Commentaire • 0
Sur la décision
| Référence : | TJ Paris, ps ctx protection soc. 2, 4 déc. 2025, n° 23/00283 |
|---|---|
| Numéro(s) : | 23/00283 |
| Importance : | Inédit |
| Dispositif : | Déboute le ou les demandeurs de l'ensemble de leurs demandes |
| Date de dernière mise à jour : | 13 février 2026 |
| Lire la décision sur le site de la juridiction |
Texte intégral
TRIBUNAL
JUDICIAIRE
DE [Localité 17] [1]
[1] 2 Expéditions exécutoires délivrées aux parties en LRAR le :
1 Expédition délivrée à Me FRANCESCHINI, en LS le :
■
PS ctx protection soc 2
N° RG 23/00283 – N° Portalis 352J-W-B7H-CZAN5
N° MINUTE :
Requête du :
27 Janvier 2023
JUGEMENT
rendu le 04 Décembre 2025
DEMANDERESSE
S.A. [15]
[Adresse 1]
[Localité 2]
Représentée par Maître Marion FRANCESCHINI, avocat au barreau de PARIS, avocat plaidant
DÉFENDERESSE
[4] [Localité 17] [13]
POLE CONTENTIEUX GENERAL
[Adresse 12]
[Localité 3]
Représentée par Madame [E] [D] (Salarié) muni d’un pouvoir spécial
COMPOSITION DU TRIBUNAL
Colette PERRIN, Juge
[B] [A], Assesseuse
[F] [C], Assesseuse
assistés de Sarah DECLAUDE, Greffière lors des débats et de Fettoum BAQAL, Greffière, lors de la mise à disposition au greffe
Décision du 04 Décembre 2025
PS ctx protection soc 2
N° RG 23/00283 – N° Portalis 352J-W-B7H-CZAN5
DEBATS
A l’audience du 02 Octobre 2025, tenue en audience publique avis a été donné aux parties que le jugement serait rendu par mise à disposition au greffe le 04 Décembre 2025.
JUGEMENT
Rendu par mise à disposition au greffe
Contradictoire
en premier ressort
EXPOSE DES FAITS
La société [15] (ci-après la société [14]) a saisi le tribunal afin de contester la décision implicite de rejet de la commission de recours amiable de la [5] Paris (ci-après la [8]) et demande au tribunal de déclarer inopposable la décision de prise en charge au titre de la législation sur les risques professionnels de la maladie déclarée par madame [G] [I] ainsi que la condamnation de la [8] à lui verser la somme de
1 000 euros en application de l’article 700 du Code de procédure civile.

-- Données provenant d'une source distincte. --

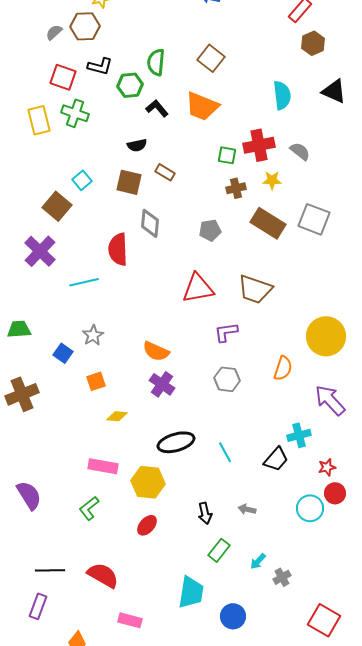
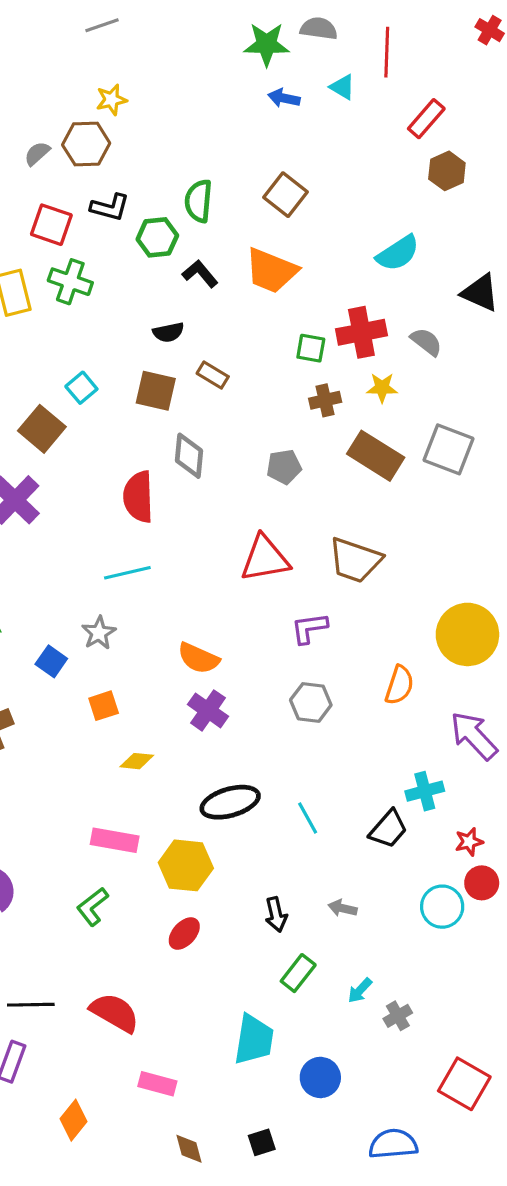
black triangle: (334, 91) -> (480, 293), moved
cyan semicircle: (282, 95) -> (398, 253), turned 64
cyan line: (84, 282) -> (127, 573), moved

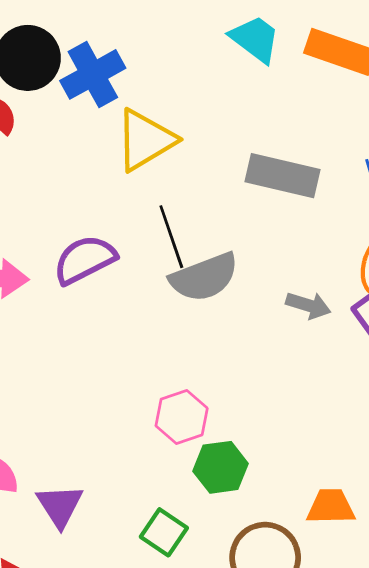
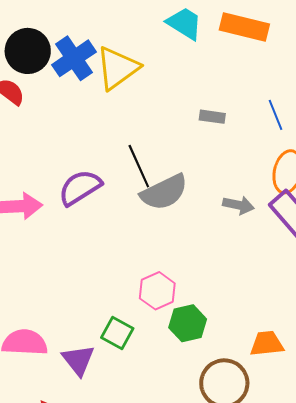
yellow triangle: (145, 140) -> (117, 68), moved
gray rectangle: (283, 176) -> (212, 117), size x0.5
green square: (164, 532) -> (117, 333), moved

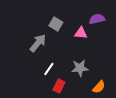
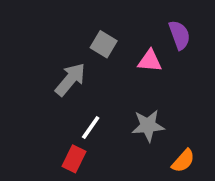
purple semicircle: (97, 19) -> (179, 35), turned 84
red rectangle: (59, 86) -> (74, 159), moved

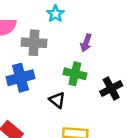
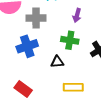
black triangle: (57, 100) -> (57, 62), turned -40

Par jugement avant dire droit du 3 octobre 2024 le tribunal de céans a désigné un second [6] (ci-après [9]), celui de la région Nouvelle Aquitaine qui a rendu son avis le 4 février 2025.
C’est en l’état que le dossier est revenu devant le tribunal.

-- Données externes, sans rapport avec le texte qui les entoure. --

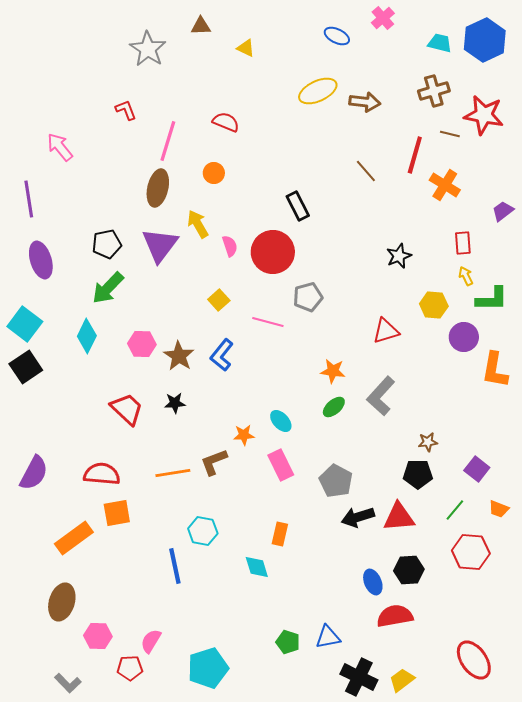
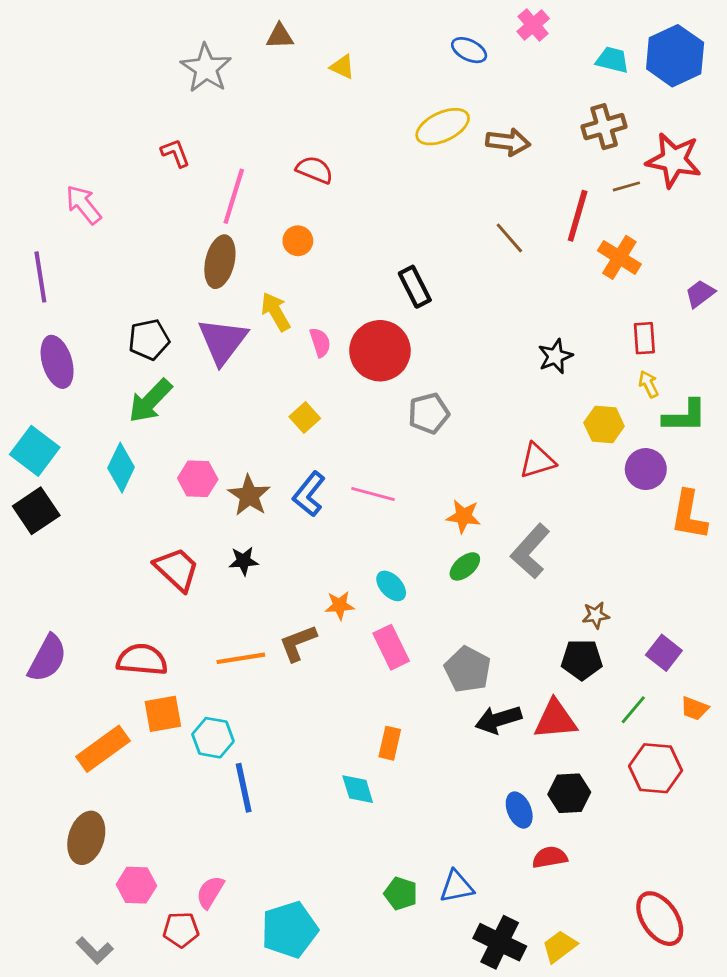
brown line: (450, 134) -> (626, 186), turned -30
pink line: (268, 322) -> (373, 494), moved
cyan hexagon: (203, 531) -> (213, 738), moved
red semicircle: (395, 616) -> (550, 857), size x0.7

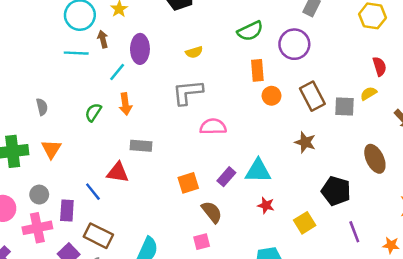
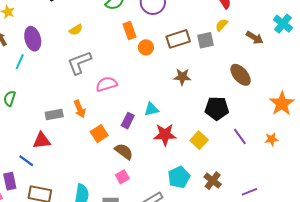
brown rectangle: (312, 96) -> (178, 39), turned -65
orange arrow: (125, 104) -> (80, 109), moved
cyan triangle: (258, 171) -> (151, 109), size x0.7
red star: (266, 205) -> (165, 135), size x1.6

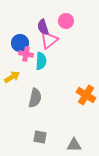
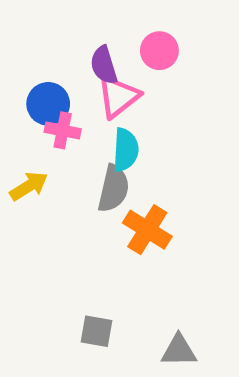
cyan semicircle: (41, 61) -> (126, 150), moved
orange cross: (86, 95) -> (147, 230), moved
gray semicircle: (35, 98) -> (113, 188), moved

La Caisse demande au tribunal de débouter la société [14] de l’ensemble de ses demandes.
Les parties ont développé oralement leurs observations.
SUR CE
Madame [I], engagée à compter du 5 septembre 2007 en qualité de conseillère entreprises par la société [14], a déclaré une maladie professionnelle le 10 décembre 2021, produisant un certificat médical du 14 janvier 2022, qui mentionnait « burn out dans un contexte professionnel délétère depuis un an et demi. Anxiété majeure perte de poids très importante troubles du sommeil, péjoration de l’avenir, asthénie, ruminations anxieuses sur travail permanent ».

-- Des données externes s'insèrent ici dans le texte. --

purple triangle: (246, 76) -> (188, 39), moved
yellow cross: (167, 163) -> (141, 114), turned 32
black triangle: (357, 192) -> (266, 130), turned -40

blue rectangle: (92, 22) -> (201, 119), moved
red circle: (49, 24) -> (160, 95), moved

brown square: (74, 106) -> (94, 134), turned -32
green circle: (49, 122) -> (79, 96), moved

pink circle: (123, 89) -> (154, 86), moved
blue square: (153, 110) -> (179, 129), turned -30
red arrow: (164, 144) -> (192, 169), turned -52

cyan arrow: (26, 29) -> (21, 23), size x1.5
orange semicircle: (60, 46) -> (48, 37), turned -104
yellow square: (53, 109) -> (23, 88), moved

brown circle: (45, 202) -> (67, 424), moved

Après une enquête administrative, la [8] a transmis le dossier au [11] [Localité 17] [16] et, conformément à l’avis rendu, a notifié le 28 juillet 2022 2019 la prise en charge de la maladie déclarée par madame [I] au titre de la législation professionnelle.
La société [14] a contesté cette décision devant la commission de recours amiable, puis à défaut de décision a saisi le tribunal judiciaire de céans.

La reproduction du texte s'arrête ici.